Aim of the task => Output range, inclusive: from the line containing "Knihovna v Horní" to the line containing "personnelles conformément à sa". Restate those lines from the data below word for word and only those.

Source material =>
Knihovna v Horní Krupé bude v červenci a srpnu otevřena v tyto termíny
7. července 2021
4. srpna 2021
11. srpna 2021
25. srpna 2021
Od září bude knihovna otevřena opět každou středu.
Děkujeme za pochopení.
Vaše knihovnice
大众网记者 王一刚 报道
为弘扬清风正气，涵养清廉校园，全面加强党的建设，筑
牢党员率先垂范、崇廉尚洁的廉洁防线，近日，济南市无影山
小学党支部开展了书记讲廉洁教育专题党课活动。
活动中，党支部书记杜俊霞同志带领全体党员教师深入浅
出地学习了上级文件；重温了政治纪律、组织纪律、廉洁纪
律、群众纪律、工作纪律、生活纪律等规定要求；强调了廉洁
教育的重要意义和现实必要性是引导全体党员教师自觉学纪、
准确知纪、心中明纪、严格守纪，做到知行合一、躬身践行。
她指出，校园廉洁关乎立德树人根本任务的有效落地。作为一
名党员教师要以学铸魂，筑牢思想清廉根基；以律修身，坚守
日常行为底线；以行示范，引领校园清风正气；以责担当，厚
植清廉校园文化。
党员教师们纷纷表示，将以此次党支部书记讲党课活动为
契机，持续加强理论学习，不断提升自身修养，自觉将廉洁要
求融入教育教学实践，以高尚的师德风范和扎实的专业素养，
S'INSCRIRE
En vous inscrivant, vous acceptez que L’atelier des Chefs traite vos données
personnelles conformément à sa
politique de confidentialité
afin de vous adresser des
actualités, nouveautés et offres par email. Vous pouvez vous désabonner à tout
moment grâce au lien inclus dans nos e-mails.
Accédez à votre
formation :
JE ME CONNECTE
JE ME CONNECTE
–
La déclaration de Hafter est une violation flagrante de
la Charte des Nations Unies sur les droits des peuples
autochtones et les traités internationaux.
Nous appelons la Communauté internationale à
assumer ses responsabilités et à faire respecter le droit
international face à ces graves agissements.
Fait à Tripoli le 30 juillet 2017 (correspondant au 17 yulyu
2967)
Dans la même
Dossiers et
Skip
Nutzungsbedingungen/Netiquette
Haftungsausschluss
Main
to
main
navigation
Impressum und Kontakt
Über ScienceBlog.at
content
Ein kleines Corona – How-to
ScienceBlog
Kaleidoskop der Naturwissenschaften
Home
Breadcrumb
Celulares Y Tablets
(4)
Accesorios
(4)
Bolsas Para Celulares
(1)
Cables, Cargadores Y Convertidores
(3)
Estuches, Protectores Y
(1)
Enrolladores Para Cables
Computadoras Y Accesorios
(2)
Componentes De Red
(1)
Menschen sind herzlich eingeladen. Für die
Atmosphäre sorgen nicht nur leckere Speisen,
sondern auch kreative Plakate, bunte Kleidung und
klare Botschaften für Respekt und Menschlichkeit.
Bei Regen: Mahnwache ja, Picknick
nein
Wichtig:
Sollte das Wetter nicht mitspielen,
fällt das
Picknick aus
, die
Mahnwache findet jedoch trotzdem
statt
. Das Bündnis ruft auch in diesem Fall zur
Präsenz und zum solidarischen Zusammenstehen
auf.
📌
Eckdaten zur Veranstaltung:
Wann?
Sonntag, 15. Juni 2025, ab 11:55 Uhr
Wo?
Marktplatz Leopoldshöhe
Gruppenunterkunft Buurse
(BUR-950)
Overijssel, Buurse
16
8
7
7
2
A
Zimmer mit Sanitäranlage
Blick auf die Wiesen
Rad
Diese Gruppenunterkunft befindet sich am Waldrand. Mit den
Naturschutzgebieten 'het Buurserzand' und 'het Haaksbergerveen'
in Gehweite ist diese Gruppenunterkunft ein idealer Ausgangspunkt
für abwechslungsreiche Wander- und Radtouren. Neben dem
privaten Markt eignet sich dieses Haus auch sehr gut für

--

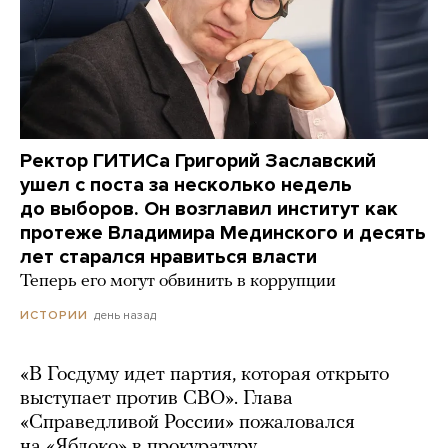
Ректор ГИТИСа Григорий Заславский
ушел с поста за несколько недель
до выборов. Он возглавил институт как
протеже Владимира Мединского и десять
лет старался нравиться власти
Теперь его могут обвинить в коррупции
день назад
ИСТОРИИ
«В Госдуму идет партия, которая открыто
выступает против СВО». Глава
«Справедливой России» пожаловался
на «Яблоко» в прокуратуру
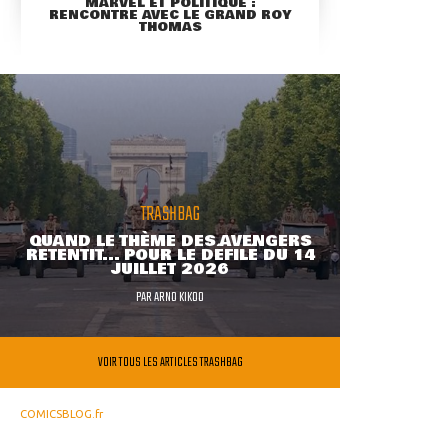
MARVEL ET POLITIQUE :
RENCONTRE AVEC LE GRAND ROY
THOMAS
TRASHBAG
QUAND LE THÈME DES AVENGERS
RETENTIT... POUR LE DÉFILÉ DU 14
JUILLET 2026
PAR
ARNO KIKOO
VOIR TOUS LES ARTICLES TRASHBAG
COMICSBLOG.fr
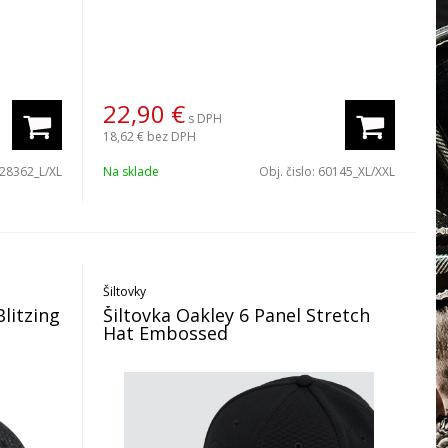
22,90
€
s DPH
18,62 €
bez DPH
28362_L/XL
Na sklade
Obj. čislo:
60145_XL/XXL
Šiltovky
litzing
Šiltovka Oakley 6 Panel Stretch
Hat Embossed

* * *

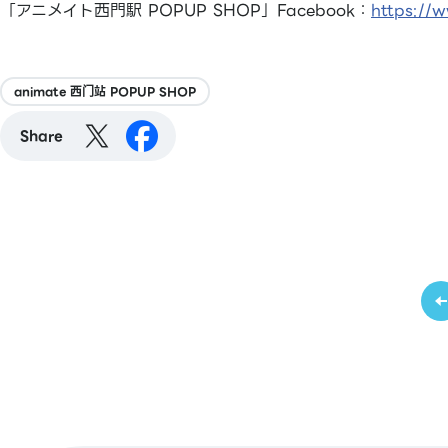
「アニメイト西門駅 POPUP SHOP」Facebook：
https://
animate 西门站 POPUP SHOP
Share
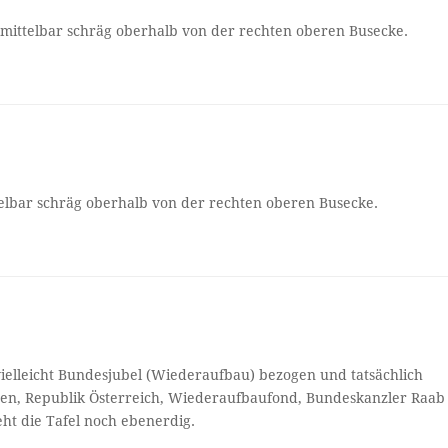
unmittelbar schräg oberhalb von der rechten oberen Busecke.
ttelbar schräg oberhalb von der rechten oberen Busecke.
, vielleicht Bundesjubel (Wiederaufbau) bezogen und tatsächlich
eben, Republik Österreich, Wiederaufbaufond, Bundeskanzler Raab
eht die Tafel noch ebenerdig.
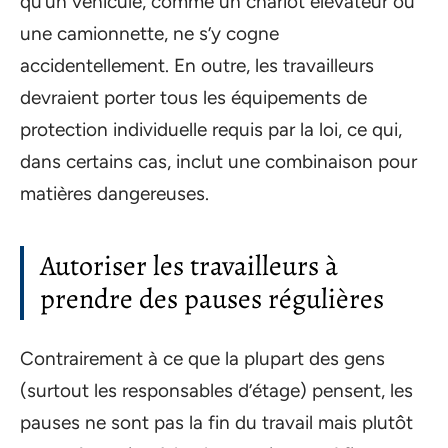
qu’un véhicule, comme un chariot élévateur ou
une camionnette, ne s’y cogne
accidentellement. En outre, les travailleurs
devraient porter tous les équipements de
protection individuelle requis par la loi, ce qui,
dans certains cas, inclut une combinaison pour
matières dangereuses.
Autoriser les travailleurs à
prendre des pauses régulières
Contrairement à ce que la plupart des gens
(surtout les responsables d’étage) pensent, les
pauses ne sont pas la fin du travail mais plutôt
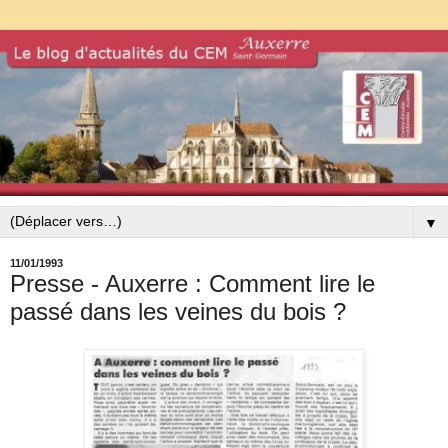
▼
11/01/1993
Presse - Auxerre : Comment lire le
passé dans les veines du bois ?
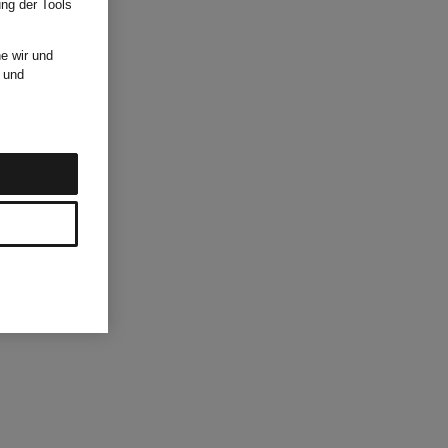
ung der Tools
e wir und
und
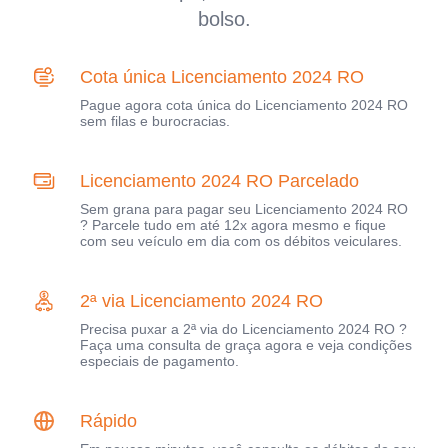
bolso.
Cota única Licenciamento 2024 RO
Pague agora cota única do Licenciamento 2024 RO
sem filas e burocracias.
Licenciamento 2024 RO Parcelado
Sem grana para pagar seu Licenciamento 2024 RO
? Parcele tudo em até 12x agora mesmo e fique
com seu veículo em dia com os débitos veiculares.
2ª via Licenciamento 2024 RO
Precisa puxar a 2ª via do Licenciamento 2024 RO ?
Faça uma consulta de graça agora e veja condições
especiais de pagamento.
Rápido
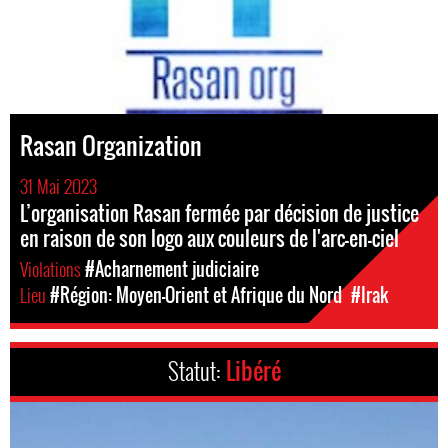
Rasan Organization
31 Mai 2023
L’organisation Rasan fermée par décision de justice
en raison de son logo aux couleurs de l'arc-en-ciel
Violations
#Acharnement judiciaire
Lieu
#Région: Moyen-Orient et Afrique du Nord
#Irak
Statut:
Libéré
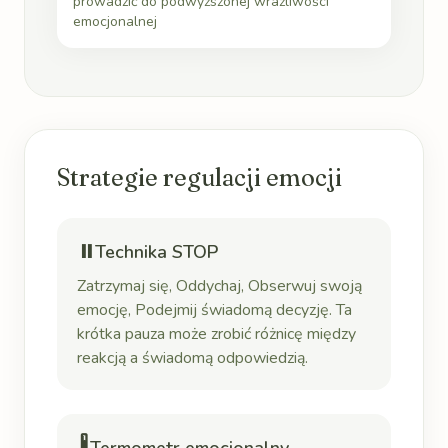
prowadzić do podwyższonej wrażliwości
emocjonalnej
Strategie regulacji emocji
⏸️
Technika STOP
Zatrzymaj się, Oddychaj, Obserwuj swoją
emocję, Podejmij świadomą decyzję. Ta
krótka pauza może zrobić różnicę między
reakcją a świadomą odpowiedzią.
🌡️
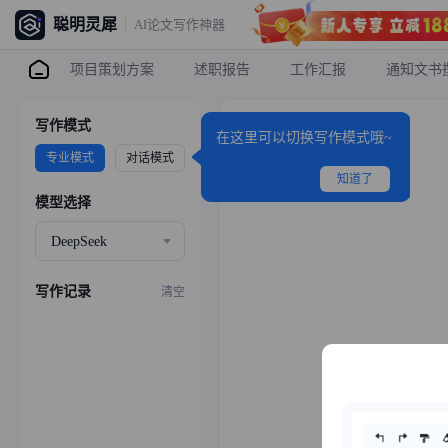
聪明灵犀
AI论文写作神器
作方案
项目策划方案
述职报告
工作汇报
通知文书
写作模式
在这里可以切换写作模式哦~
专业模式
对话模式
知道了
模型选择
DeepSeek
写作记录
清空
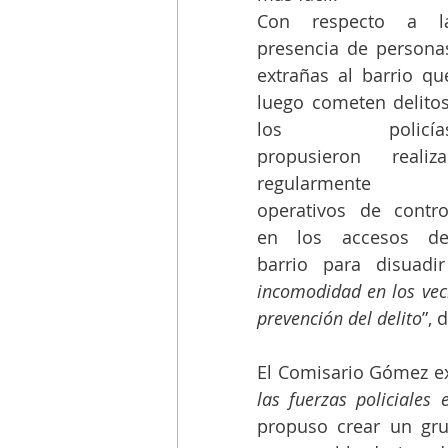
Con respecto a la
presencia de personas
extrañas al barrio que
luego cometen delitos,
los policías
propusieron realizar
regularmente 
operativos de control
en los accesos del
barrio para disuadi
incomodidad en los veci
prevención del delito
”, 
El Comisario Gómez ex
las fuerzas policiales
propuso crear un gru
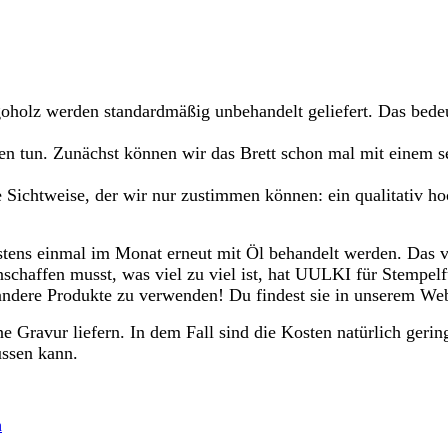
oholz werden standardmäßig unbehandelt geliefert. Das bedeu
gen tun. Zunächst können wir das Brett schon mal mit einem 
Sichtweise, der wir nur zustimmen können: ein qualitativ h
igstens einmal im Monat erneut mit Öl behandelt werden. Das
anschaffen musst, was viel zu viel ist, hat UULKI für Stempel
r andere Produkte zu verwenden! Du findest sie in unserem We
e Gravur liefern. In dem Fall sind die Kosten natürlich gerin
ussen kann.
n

Output of the task =>
Knihovna v Horní Krupé bude v červenci a srpnu otevřena v tyto termíny
7. července 2021
4. srpna 2021
11. srpna 2021
25. srpna 2021
Od září bude knihovna otevřena opět každou středu.
Děkujeme za pochopení.
Vaše knihovnice
大众网记者 王一刚 报道
为弘扬清风正气，涵养清廉校园，全面加强党的建设，筑
牢党员率先垂范、崇廉尚洁的廉洁防线，近日，济南市无影山
小学党支部开展了书记讲廉洁教育专题党课活动。
活动中，党支部书记杜俊霞同志带领全体党员教师深入浅
出地学习了上级文件；重温了政治纪律、组织纪律、廉洁纪
律、群众纪律、工作纪律、生活纪律等规定要求；强调了廉洁
教育的重要意义和现实必要性是引导全体党员教师自觉学纪、
准确知纪、心中明纪、严格守纪，做到知行合一、躬身践行。
她指出，校园廉洁关乎立德树人根本任务的有效落地。作为一
名党员教师要以学铸魂，筑牢思想清廉根基；以律修身，坚守
日常行为底线；以行示范，引领校园清风正气；以责担当，厚
植清廉校园文化。
党员教师们纷纷表示，将以此次党支部书记讲党课活动为
契机，持续加强理论学习，不断提升自身修养，自觉将廉洁要
求融入教育教学实践，以高尚的师德风范和扎实的专业素养，
S'INSCRIRE
En vous inscrivant, vous acceptez que L’atelier des Chefs traite vos données
personnelles conformément à sa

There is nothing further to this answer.